**How to complete this task:** What lines below include the word "width"? Copy each one.

**Data for analysis:**
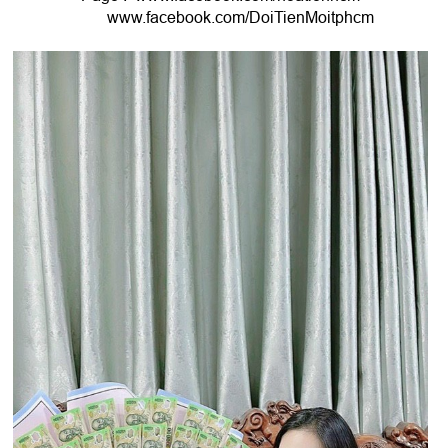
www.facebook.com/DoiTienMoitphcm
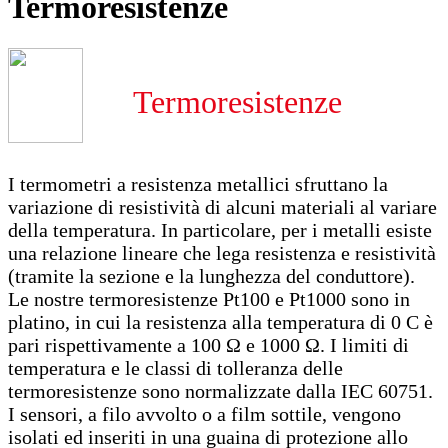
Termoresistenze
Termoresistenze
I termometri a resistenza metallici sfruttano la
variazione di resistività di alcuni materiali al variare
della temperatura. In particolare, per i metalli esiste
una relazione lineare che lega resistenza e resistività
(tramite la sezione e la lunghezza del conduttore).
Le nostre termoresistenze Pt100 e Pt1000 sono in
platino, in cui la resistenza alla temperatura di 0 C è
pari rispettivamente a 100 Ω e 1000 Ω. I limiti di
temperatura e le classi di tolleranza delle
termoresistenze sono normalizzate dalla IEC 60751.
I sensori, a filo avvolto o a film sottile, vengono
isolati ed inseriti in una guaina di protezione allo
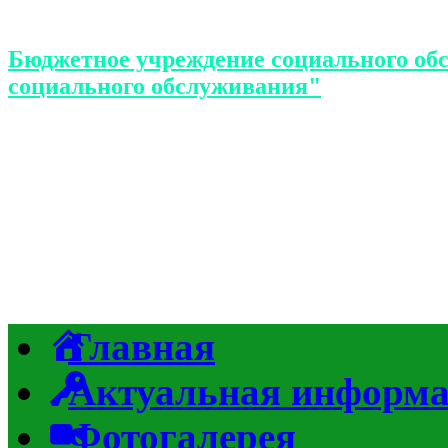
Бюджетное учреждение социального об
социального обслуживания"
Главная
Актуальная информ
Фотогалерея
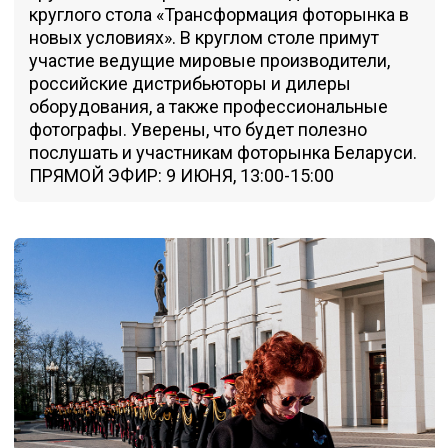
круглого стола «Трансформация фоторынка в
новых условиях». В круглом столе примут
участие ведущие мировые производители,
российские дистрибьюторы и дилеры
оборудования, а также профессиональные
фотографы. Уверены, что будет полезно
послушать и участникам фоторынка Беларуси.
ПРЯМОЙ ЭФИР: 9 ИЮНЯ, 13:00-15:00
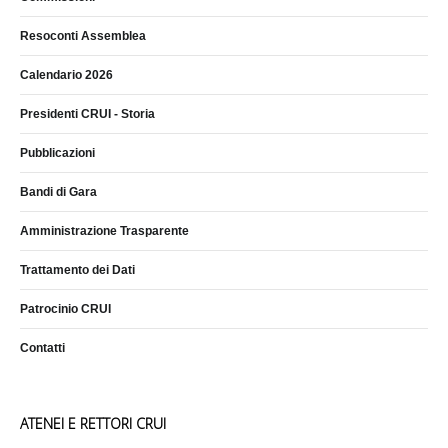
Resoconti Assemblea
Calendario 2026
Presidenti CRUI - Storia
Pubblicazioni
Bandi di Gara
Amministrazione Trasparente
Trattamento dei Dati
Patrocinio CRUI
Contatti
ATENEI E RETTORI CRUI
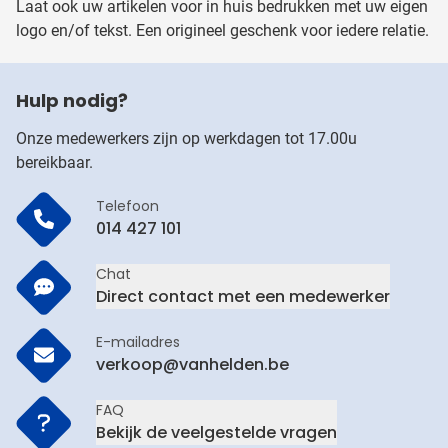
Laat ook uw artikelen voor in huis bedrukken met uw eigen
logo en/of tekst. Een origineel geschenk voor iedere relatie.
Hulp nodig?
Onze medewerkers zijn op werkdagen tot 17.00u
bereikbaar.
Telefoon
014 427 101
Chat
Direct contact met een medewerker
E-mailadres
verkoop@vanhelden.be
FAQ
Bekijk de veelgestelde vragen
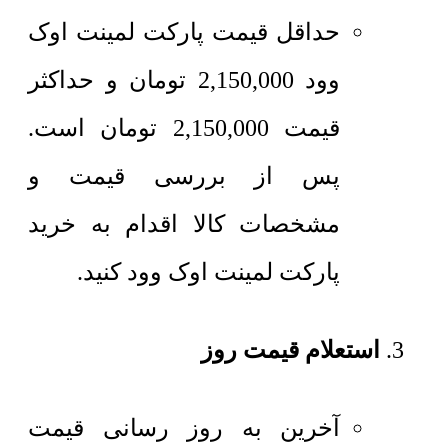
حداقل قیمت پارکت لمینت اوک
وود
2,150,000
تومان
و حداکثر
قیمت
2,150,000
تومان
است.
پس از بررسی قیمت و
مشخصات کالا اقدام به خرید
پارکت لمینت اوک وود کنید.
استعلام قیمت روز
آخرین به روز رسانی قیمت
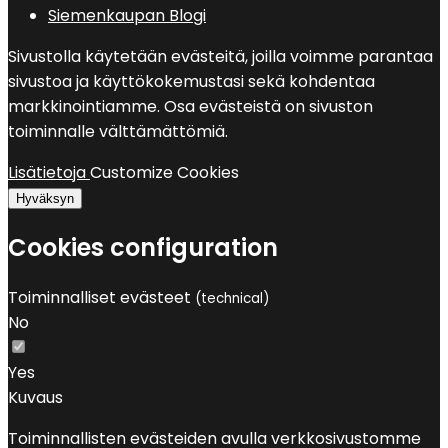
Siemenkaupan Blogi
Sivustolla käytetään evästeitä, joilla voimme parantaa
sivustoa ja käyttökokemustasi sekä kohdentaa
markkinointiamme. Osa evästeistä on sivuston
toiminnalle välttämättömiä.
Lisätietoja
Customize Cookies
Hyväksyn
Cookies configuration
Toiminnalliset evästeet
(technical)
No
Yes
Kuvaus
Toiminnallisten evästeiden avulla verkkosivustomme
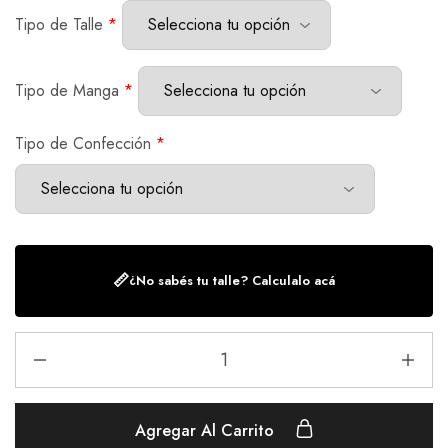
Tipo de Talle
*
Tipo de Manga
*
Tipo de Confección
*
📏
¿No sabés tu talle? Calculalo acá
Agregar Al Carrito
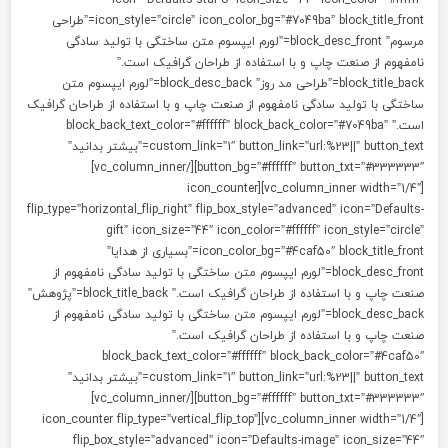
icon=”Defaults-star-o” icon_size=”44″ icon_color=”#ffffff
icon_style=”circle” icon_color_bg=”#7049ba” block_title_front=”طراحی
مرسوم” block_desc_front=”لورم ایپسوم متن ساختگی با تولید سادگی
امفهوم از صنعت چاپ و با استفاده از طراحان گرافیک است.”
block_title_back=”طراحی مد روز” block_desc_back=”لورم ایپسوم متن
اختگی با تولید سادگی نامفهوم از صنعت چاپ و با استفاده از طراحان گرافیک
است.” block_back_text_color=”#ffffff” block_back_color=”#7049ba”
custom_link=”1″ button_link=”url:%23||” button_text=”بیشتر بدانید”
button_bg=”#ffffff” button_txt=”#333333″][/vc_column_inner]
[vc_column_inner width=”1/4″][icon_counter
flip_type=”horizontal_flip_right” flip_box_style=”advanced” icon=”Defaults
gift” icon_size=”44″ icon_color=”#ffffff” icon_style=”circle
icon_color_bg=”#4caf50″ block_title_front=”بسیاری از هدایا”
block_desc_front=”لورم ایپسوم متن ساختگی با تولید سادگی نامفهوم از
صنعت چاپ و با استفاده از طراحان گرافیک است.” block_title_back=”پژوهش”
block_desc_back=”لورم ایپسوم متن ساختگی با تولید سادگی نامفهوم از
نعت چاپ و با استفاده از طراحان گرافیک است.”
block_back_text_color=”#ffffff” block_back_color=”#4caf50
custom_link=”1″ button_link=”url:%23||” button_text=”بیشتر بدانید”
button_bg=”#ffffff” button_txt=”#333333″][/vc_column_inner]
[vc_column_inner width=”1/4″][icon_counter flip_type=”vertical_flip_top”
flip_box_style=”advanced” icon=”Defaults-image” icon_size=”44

**Completed exercise:**
[vc_column_inner width=”1/4″][icon_counter
[vc_column_inner width=”1/4″][icon_counter flip_type=”vertical_flip_top”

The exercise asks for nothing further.